Pendant que les travaux progressent à grande vitesse au nord de Bordeaux, la contestation continue au sud. Qu'il s'agisse de celle qui se poursuit en Lot-et-Garonne ou qui rebondit au Pays basque et dans le sud des Landes, avec l'organisation d'un simulacre d'enquête publique. Et ceci, tandis que les élus Europe Ecologie Les Verts du Conseil régional d'Aquitaine refusent de voter, avec la majorité du Conseil, 5 millions de crédits d'étude, notamment pour des acquisitions foncières au sud de Bordeaux,dans ce qui doit devenir Bordeaux-Toulouse et Bordeaux-Hendaye. La Région Aquitaine et son président sont plus que jamais en première ligne pour défendre le GPSO, ce Grand projet Sud Ouest, au-delà de Bordeaux. La méthode Coué serait-elle la meilleure alors que l'Etat, rappelé à la raison par la Cour des Comptes, va devoir renoncer à nombre de grands projets d'infrastructures ?

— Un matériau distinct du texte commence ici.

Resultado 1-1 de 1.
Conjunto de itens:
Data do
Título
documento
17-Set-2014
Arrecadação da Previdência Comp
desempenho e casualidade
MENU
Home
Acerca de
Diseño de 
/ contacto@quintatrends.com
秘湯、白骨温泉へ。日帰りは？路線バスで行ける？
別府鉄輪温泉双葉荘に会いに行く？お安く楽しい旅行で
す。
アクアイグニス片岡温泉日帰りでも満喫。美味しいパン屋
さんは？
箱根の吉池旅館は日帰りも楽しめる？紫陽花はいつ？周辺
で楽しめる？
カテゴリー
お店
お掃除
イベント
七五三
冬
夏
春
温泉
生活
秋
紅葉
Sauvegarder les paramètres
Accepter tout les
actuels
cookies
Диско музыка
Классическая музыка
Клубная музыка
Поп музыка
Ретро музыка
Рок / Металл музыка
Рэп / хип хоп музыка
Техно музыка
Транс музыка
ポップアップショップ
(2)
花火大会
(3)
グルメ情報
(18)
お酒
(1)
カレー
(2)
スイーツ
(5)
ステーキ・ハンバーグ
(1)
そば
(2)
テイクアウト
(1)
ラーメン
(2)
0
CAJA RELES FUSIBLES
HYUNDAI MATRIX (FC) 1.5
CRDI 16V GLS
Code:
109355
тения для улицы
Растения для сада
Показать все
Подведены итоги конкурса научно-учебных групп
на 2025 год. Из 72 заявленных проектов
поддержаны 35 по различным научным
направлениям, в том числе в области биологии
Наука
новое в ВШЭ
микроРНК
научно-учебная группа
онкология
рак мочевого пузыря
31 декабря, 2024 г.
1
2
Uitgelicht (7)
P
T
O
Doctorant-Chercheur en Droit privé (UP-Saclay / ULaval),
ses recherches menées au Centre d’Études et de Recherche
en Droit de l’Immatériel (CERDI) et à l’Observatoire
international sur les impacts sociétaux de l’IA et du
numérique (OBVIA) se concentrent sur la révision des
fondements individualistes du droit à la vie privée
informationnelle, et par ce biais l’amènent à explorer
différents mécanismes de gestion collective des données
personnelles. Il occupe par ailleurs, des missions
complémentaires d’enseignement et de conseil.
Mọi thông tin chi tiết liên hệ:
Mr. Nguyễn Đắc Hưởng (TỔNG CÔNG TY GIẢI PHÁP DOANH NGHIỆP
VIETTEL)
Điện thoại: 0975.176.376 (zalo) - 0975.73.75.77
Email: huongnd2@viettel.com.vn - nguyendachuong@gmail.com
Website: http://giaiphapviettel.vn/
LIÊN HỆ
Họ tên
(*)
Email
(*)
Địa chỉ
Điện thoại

Ne dites pas cela à Alain Rousset : il croit en la parole de François Hollande et faisait part ici même (cf aqui du 10 septembre...) de ce qu'il appelait « le moi profond » du président de la République tandis que Martin Malvy, depuis Toulouse, rappelait à nos confrères de Carré d'Infos que la Ligne à Grande Vitesse Tours-Bordeaux-Toulouse était un tout. Midi-Pyrénées ne participe-t-elle pas au financement de la réalisation des 300 kilomètres qui aboutissent à Bordeaux ? Et nous alors? répondent, en quelque sorte les autres collectivités, la communauté d'agglomération bayonnaise, la dernière en date à menacer de suspendre ses engagements si la branche par Mont-de-Marsan et le Pays Basque ne devait pas voir le jour comme prévu...

 

Que croire et qui croire en ces temps où personne ne peut ignorer le contexte économique et financier dans lequel le pays entre de plain pied ?

 

Que Bordeaux sera bien relié à Paris en deux heures et des poussières dès 2017 ? Cela ne fait guère de doute, le engagements ont été pris, la lourde mécanique d'un chantier à très grande ampleur est en route et Bordeaux prépare avec le projet Euratlantique sa retombée économique sa plus spectaculaire.

 

Que 2013 et 2014 verront le GPSO suivre son cours sans coup férir ? Rien n'est moins sûr. Les phases d'enquête publique annoncées comme faisant partie de ce calendrier peuvent toujours se dérouler ; elles ne préjugent pas des choix arrêtés et surtout des financements à réunir.


Que Bordeaux-Toulouse et Bordeaux-Espagne seront lancés concomitamment comme cela a été pensé et voulu dès la conception initiale de ce qui devait être le plus grand projet ferroviaire européen ? Désormais, cette perspective semble peu probable et même si un financement public-privé est réuni l'Etat ne pourra pas participer pas, en même temps, à la réalisation des deux lignes au sud de Bordeaux. Il ne fait guère plus de doute que Bordeaux-Toulouse sera privilégié ; l'espoir de la Région Aquitaine reposant comme Alain Rousset le rappelait, il y a peu, sur le relais par l'Europe à partir des crédits existants au titre des infrasrtuctures.

 

Ce nouveau scénario sera difficilement acceptable par les collectivités, les élus et les milieux économiques qui ont privilégié le Train à Grande Vitesse en tant qu'outil de développement économique et d'aménagement du territoire, et qu'alternative au tout camion. Il rencontrera un écho bien différent chez ceux qui doutent de la possibilité de relancer le fret ferroviaire de façon significative et, par voie de conséquence, plaident, y ajoutant la défense de l'environnement, en faveur des aménagements des lignes existantes.

 

Le débat en manière de feuilleton va connaître de nouveaux épisodes ; le manque d'argent le ramènera à une plus juste dimension. Il va donc nécessiter plus que jamais que l'on tienne le langage de la vérité.